En outre, des campagnes de vaccination de masse sont régulièrement organisées dans la région de Diffa pour atteindre un plus grand nombre d’enfants en un temps limité. Ces campagnes sont menées en collaboration avec des partenaires internationaux tels que l’UNICEF et l’OMS. Les campagnes de vaccination sont souvent précédées d’une sensibilisation communautaire pour encourager les parents à amener leurs enfants se faire vacciner.
Malgré ces efforts, les défis demeurent pour la vaccination dans les zones d’insécurité de Diffa. L’insécurité en cours dans la région a entraîné des fermetures temporaires de centres de santé et la suspension de certaines campagnes de vaccination. Les conflits armés ont également provoqué des déplacements massifs de population, ce qui rend encore plus difficile l’accès à la vaccination pour les enfants déplacés.
Cependant, il a été constaté que les approches classiques de vaccination de routine ne permettent pas d’atteindre efficacement tous les enfants éligibles à la vaccination de routine, ce qui se traduit par une réduction continue du nombre d’enfants vaccinés. Par ailleurs, on note une absence d’intervention spécifique et continue ciblant les enfants éligibles à la vaccination et vivant dans les camps de déplacés, notamment ceux qui ne sont pas officiels. Enfin, plus d’une centaine de villages restent inaccessibles pour les agents de santé en raison des contraintes sécuritaires.

Quelles solutions pour favoriser la vaccination ?
Afin d’y remédier, il est urgent de mettre en place un cadre de coordination entre les partenaires impliqués dans la mise en œuvre des activités de la vaccination de routine pour développer plus de synergie dans les approches ;
D’autre part, il est nécessaire de plaider pour le recrutement local d’agents de santé issus de la population afin de fidéliser le personnel en charge d’offrir le service de vaccination ; et de favoriser la mise en place d’équipes mixtes (forces de défense et agent de santé) pour le déploiement de l’offre de service dans les zones d’insécurité. Enfin, il serait nécessaire d’organiser des séances de vaccination hebdomadaire en impliquant les relais communautaires et les leaders d’opinion lors des grands marchés locaux.

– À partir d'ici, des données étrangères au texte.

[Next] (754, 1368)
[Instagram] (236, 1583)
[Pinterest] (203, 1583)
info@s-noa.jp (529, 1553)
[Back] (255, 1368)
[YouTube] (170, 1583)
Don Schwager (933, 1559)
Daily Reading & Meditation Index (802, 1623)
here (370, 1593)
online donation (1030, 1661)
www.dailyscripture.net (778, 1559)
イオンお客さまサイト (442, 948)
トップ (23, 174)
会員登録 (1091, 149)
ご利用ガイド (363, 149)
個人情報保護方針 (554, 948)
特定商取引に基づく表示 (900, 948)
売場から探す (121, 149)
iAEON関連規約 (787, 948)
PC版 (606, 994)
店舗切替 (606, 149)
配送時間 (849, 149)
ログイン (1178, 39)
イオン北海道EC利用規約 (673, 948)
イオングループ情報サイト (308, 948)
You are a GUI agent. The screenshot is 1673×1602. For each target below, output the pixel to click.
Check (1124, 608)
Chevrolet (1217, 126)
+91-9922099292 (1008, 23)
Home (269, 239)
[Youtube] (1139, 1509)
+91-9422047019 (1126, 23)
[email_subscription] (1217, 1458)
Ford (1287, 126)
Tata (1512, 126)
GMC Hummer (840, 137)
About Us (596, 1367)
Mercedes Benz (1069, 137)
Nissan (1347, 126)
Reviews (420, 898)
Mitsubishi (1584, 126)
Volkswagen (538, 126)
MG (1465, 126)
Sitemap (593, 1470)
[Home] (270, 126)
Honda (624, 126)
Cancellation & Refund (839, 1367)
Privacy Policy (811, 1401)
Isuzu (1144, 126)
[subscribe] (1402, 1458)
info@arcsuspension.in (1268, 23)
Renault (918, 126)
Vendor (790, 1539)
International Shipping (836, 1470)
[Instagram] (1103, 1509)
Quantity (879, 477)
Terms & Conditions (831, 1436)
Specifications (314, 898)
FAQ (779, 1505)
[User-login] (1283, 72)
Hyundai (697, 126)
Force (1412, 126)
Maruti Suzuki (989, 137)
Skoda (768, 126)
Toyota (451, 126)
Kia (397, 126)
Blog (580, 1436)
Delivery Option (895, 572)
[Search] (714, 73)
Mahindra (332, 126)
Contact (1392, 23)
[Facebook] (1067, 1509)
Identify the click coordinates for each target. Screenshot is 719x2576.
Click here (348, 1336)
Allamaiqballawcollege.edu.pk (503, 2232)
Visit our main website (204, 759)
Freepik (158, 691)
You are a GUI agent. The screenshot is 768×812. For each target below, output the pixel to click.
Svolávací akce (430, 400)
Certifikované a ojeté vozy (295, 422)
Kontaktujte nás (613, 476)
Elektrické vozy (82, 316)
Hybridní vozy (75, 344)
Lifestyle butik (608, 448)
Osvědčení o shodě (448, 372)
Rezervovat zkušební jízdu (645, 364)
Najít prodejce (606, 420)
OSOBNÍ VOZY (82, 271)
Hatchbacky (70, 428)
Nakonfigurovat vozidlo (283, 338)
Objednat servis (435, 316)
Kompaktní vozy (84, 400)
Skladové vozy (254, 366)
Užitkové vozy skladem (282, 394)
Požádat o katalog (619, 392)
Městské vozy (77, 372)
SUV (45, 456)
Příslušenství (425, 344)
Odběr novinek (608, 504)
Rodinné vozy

En conclusion, les autorités sanitaires du Niger ont mis en place plusieurs stratégies pour assurer la vaccination dans les zones d’insécurité de Diffa. Les équipes mobiles de vaccination, les points de vaccination fixes et les campagnes de vaccination de masse sont autant de moyens pour atteindre les enfants les plus vulnérables dans la région. Cependant, il reste encore beaucoup à faire pour surmonter les défis liés à l’insécurité, la sensibilisation communautaire et le financement pour garantir que tous les enfants de la région de Diffa soient vaccinés contre les maladies évitables par la vaccination.